The bitmask returned is 0x0 meaning this process does not have any capabilities. For example, since bit 0 is not set (CAP_CHOWN) a process with this CapEff bitmask can not execute chown or chgrp on a file that it does not own.

Now examine the capabilities bit mask of a root process on the host.

sudo grep CapEff /proc/self/status
CapEff:	000000ffffffffff

Notice that all 38 capability bits are set indicating this process has a full set of capabilities. In a later exercise, you’ll discover that a container running as root has a filtered set of capabilities by default but this can be changed at run time.

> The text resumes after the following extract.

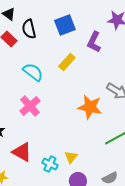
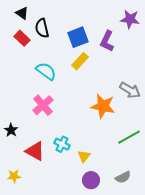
blue square: (65, 25) -> (78, 37), moved
cyan cross: (50, 164) -> (62, 144), moved

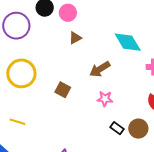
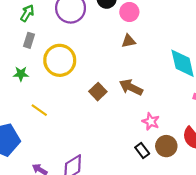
brown arrow: (100, 69) -> (131, 87), moved, turned 40
pink star: (105, 99) -> (151, 121), moved
brown circle: (138, 129) -> (166, 146), moved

The capsh command can decode a capabilities bitmask into a human readable output. Try it out!

capsh --decode=ffffffffff
0x000000ffffffffff=cap_chown,cap_dac_override,cap_dac_read_search,cap_fowner,cap_fsetid,cap_kill,cap_setgid,cap_setuid,cap_setpcap,cap_linux_immutable,cap_net_bind_service,cap_net_broadcast,cap_net_admin,cap_net_raw,cap_ipc_lock,cap_ipc_owner,cap_sys_module,cap_sys_rawio,cap_sys_chroot,cap_sys_ptrace,cap_sys_pacct,cap_sys_admin,cap_sys_boot,cap_sys_nice,cap_sys_resource,cap_sys_time,cap_sys_tty_config,cap_mknod,cap_lease,cap_audit_write,cap_audit_control,cap_setfcap,cap_mac_override,cap_mac_admin,cap_syslog,cap_wake_alarm,cap_block_suspend,cap_audit_read,38,39

NOTE: for those interested, capability '38' allows the following:

* CAP_PERFMON relaxes the verifier checks further:
 * - BPF progs can use of pointer-to-integer conversions
 * - speculation attack hardening measures are bypassed
 * - bpf_probe_read to read arbitrary kernel memory is allowed
 * - bpf_trace_printk to print kernel memory is allowed

NOTE: for those interested, capability '39' allows the following:

 * CAP_BPF allows the following BPF operations:
 * - Creating all types of BPF maps
 * - Advanced verifier features
 *   - Indirect variable access
 *   - Bounded loops
 *   - BPF to BPF function calls
 *   - Scalar precision tracking
 *   - Larger complexity limits
 *   - Dead code elimination
 *   - And potentially other features
 * - Loading BPF Type Format (BTF) data
 * - Retrieve xlated and JITed code of BPF programs
 * - Use bpf_spin_lock() helper

In comparison, '200' indicates the immutable capability (CAP_LINUX_IMMUTABLE):

capsh --decode=200
0x0000000000000200=cap_linux_immutable

Exploring the capabilities of containers.

A non-null CapEff value indicates the process has some capabilities. You will discover that the capabilities of a container are often less than what a root process has running on the host.

Start by running a rootless container as --user=32767 and look at it’s capabilities.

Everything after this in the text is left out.